Die Kostenkalkulationen für die Drucksachen einer Ausstellung waren also eng bemessen und wie aus den zahlreichen Briefen mit Galerien und Institutionen hervorgeht, wurde darüber streng verhandelt. Wenn Piene und Mack die Plakate selbst entwarfen, sparten die Galerien oder Institutionen die Kosten für Entwerfer*innen ein, und gleichzeitig war sichergestellt, dass die Plakate den individuellen Wünschen der Künstler*innen entsprachen. Die Künstler*innen selbst profitierten ebenfalls von den abgeschlossenen Deals, denn die Kunsteinrichtungen übernahmen im Gegenzug die Kosten für Transporte und weitere anfallende Druckkosten.
In Bezug auf das Zeitmanagement kann anhand der Archivmaterialien nachgezeichnet werden, dass die Entwürfe in der Regel zeitlich knapp angefertigt wurden. Die Korrespondenzen belegen, dass der Zeitrahmen für die Ausführung der Entwürfe und deren Auslieferung an die jeweilige Druckerei meistens nur eine Woche bemaß, dementsprechend zur Ausarbeitung und Umsetzung der Werbematerialien nur wenig Zeit einkalkuliert wurde – sowohl von Seiten der Institutionen als auch der Künstler*innen selbst.
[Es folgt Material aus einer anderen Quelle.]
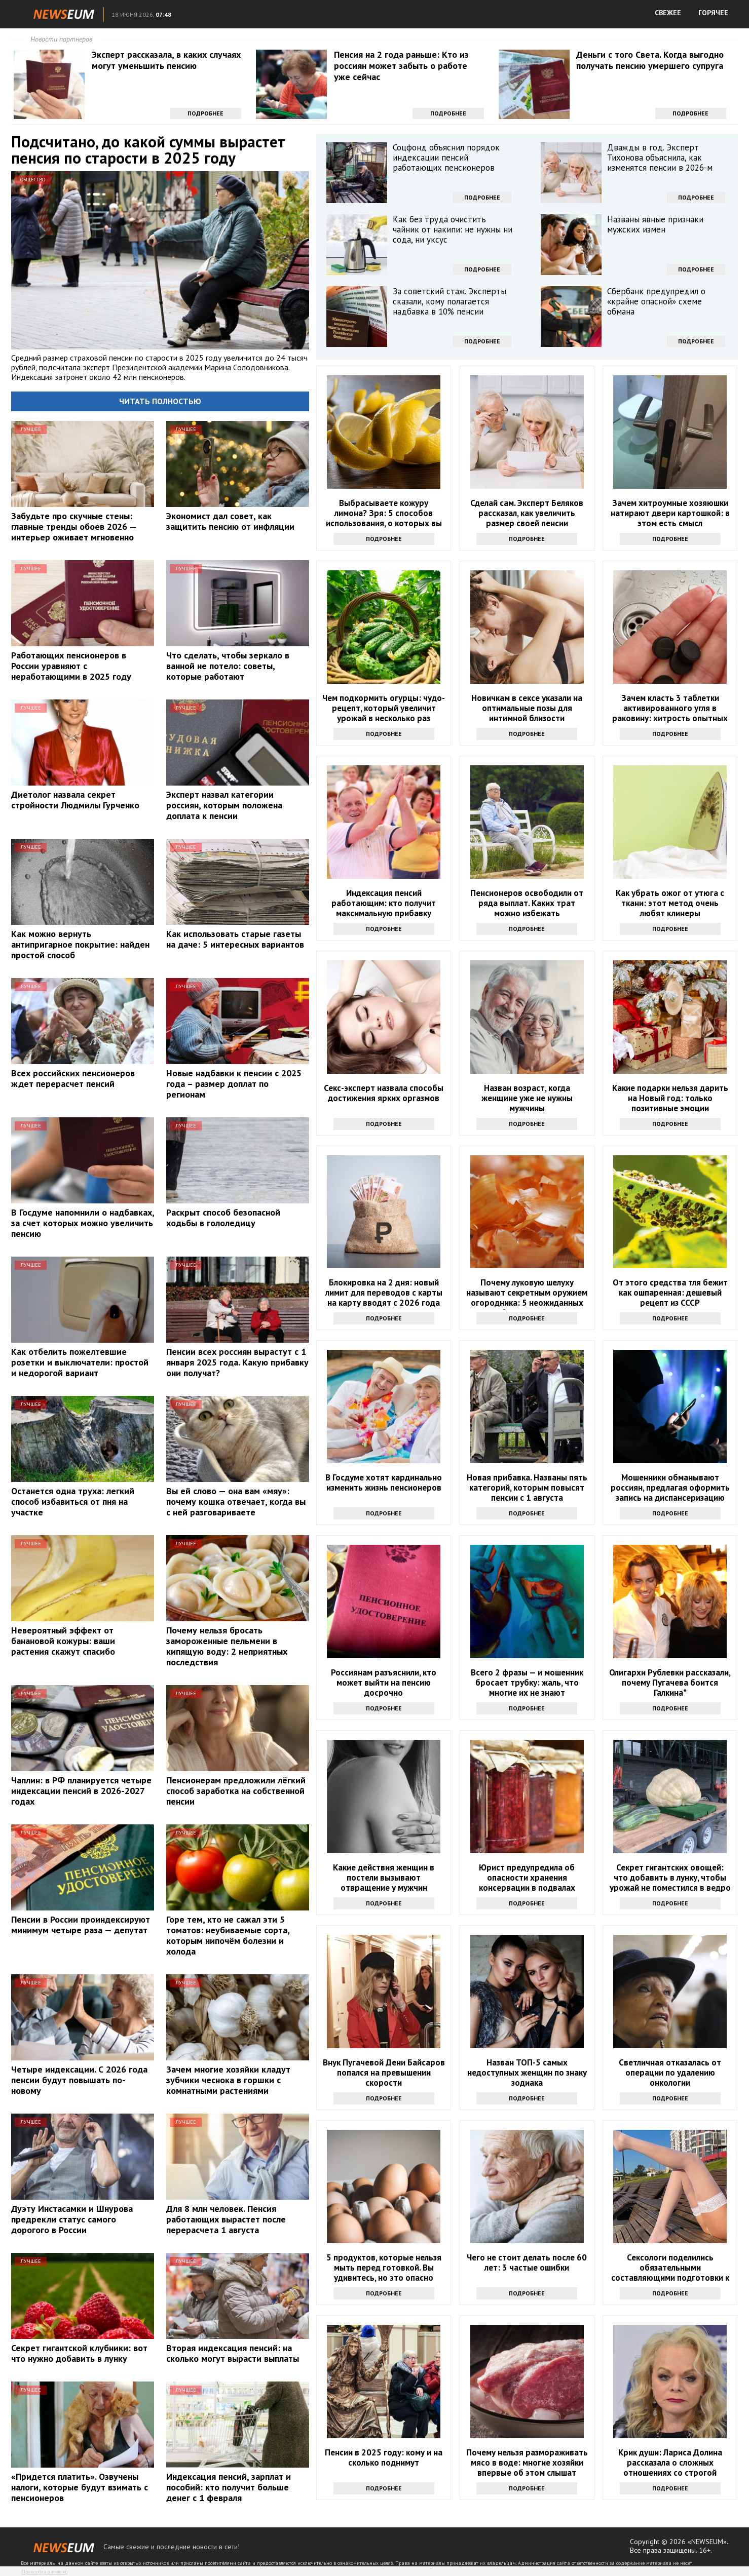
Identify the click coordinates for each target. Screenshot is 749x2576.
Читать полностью (160, 401)
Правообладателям (44, 2571)
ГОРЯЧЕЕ (713, 12)
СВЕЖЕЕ (668, 12)
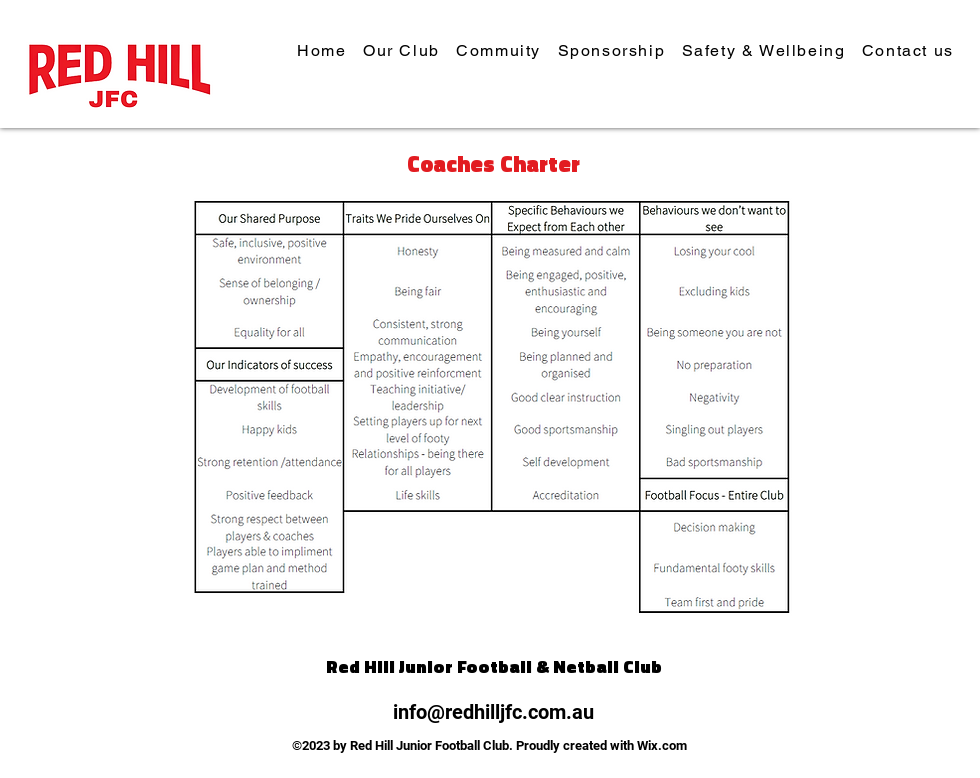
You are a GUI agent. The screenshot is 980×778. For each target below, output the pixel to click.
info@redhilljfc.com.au (493, 712)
Dennoch sollten die fertigen Plakate möglichst schnell an Galerien und Institutionen weitergeleitet werden, um frühzeitig für die Ausstellungen zu werben. Dieser Vorgang, der stets in Zeitdruck, verspäteten Abgaben und unpünktlichen Aushängen der Plakate mündete, schien sich von Ausstellung zu Ausstellung zu wiederholen, wie anhand der Datierungen der Briefe abzulesen ist. Im Rahmen des Entwurfs für das Poster der Konstruktivisten-Ausstellung in Leverkusen drängte Mack in seinem Brief vom 8. Juni 1962 an Udo Kultermann beispielsweise auf eine rasche Entscheidung bezüglich seines Entwurfs, denn er brauche Zeit für seine „besondere Plakatidee“[i]. Die offizielle schriftliche Bestätigung erreichte Mack jedoch nicht vor dem 15. Juni. Die Ausstellung sollte allerdings am 22. Juni eröffnen, was Mack offiziell eine Woche Zeit ließ für die Konzeption, die er auch einhielt, wie aus der Rechnung geschlossen werden kann.[ii] Dies war jedoch nicht immer der Fall, wie ein Brief von Paul de Vree an Mack zeigt. Obwohl die Ausstellung Integratie 64 erst am 26. September 1964 eröffnen sollte, ließ de Vree Mack bereits am 7. August einen Brief zukommen, aus dem hervorging, dass Mack zu spät dran sei. Er wies Mack darauf hin, dass es bereits Anfang August sei und sie dringlichst mit der Werbung für die Ausstellung beginnen müssten, für die das Plakat essentiell sei.[iii] Die Dringlichkeit, mit der auf die Schnelligkeit bei der Plakatgestaltung hingewiesen wurde, hing sicherlich auch von der Größe der Ausstellung sowie der ausrichtenden Institution ab. Geworben wurde schließlich durch Aushänge an Plakatsäulen, über die Versendung von Plakaten an wichtige Institutionen zum Aushang sowie über die Verteilung an Freund*innen und Bekannte. Oft aber auch erst nach der Eröffnung, was die Folge des immerwährenden Problems des Zeitmanagements war.[iv]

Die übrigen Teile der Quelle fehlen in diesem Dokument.